San Salvador termina aquí:
donde comienza el llanto.
EL PÁJARO INVISIBLE
a Claudia Fernández
Amas a este pájaro ensangrentado.
Pájaro común sin canto propio.
Cuanto más lo ames
te exigirá más a tus muertos.
Te los pedirá en bolsas
y en recuerdos ajados entre rollos de hilos.
En mi ventana se ha despertado
con sus ojos de aguacero.
Lo conozco
y es mi dolor más fiero,
y mi vergüenza que arde en las noches sin ceniza.
Pero tú amas a este pájaro ensangrentado,
pájaro común sin canto abierto,
desplumado de sueños
y cena de la miseria.
Amas su altura pero no tiene vuelo.
Lo conozco
y perdió su leyenda,
y dejó robarse su propia historia.
Pero lo amas
y en el beso distante
no termina su abrazo.
Tienes fe que este pájaro
sea la esperanza un día.
Lo amas pese a que su cárcel sea el cielo.
Y le ofreces el corazón ignorando preceptos y fronteras.
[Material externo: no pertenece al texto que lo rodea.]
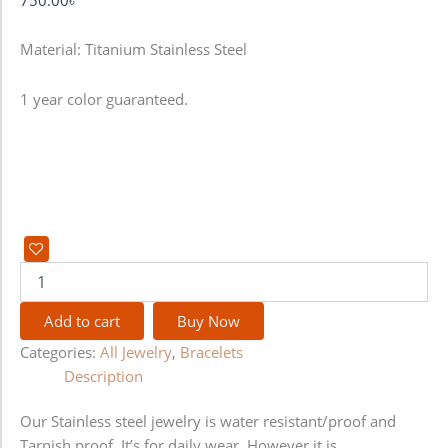
Material: Titanium Stainless Steel
1 year color guaranteed.
Add to cart
Buy Now
Categories:
All Jewelry
,
Bracelets
Description
Our Stainless steel jewelry is water resistant/proof and
Tarnish proof. It’s for daily wear. However it is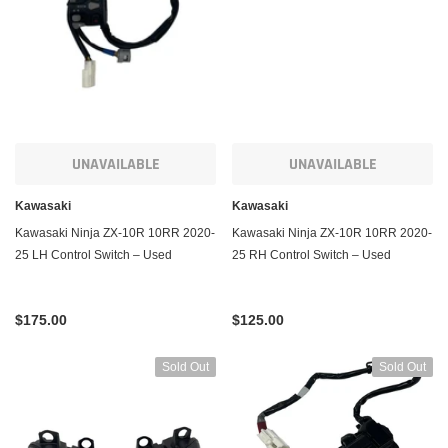
ADD TO CART
ADD TO CART
UNAVAILABLE
UNAVAILABLE
Kawasaki
Kawasaki
Kawasaki Ninja ZX-10R 10RR 2020-
Kawasaki Ninja ZX-10R 10RR 2020-
25 LH Control Switch – Used
25 RH Control Switch – Used
$175.00
$125.00
Sold Out
Sold Out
Lo haces porque alguna vez tendrá de nuevo memoria
y su primer amanecer será de todos.
Por eso el pájaro invisible
huye de la jaula,
se resiste a morir en el ojo de la hondilla
y siempre
anida en tus poemas.
Vladimir Amaya (San Salvador, El Salvador, 1985). Es profesor de Educación Media. Poemarios publicados: Los ángeles anémicos (2010), Agua inhóspita (2010), La ceremonia de estar solo (2013), El entierro de todas las novias (2013), Tufo (2014), Fin de Hombre (2016), La princesa de los ahorcados y otras creaturas aéreas (2015), Este quemarse de sangres entre lágrimas y excrementos (2017) y Sentado al revés (2019).